■ **Work instruction**: When the line containing "रहेंगे स्कूल" is reached, copy it and each subsequent line of the material below exactly, through the last line.

───── Supplied data

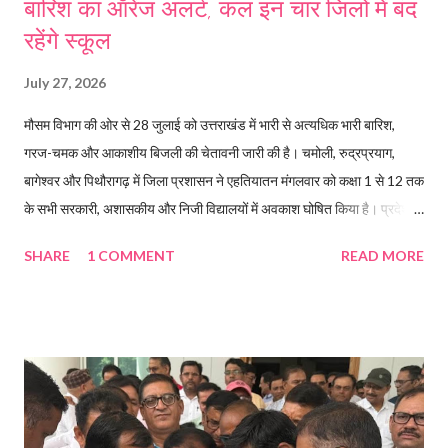
बारिश का ऑरेंज अलर्ट, कल इन चार जिलों में बंद
रहेंगे स्कूल
July 27, 2026
मौसम विभाग की ओर से 28 जुलाई को उत्तराखंड में भारी से अत्यधिक भारी बारिश,
गरज-चमक और आकाशीय बिजली की चेतावनी जारी की है। चमोली, रुद्रप्रयाग,
बागेश्वर और पिथौरागढ़ में जिला प्रशासन ने एहतियातन मंगलवार को कक्षा 1 से 12 तक
के सभी सरकारी, अशासकीय और निजी विद्यालयों में अवकाश घोषित किया है। प्रदेश में
चमोली, रुद्रप्रयाग, बागेश्वर और पिथौरागढ़ में स्कूल बंद रहेंगे। Read more...
SHARE
1 COMMENT
READ MORE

──────────

■ **Solved problem**:
रहेंगे स्कूल
July 27, 2026
मौसम विभाग की ओर से 28 जुलाई को उत्तराखंड में भारी से अत्यधिक भारी बारिश,
गरज-चमक और आकाशीय बिजली की चेतावनी जारी की है। चमोली, रुद्रप्रयाग,
बागेश्वर और पिथौरागढ़ में जिला प्रशासन ने एहतियातन मंगलवार को कक्षा 1 से 12 तक
के सभी सरकारी, अशासकीय और निजी विद्यालयों में अवकाश घोषित किया है। प्रदेश में
चमोली, रुद्रप्रयाग, बागेश्वर और पिथौरागढ़ में स्कूल बंद रहेंगे। Read more...
SHARE
1 COMMENT
READ MORE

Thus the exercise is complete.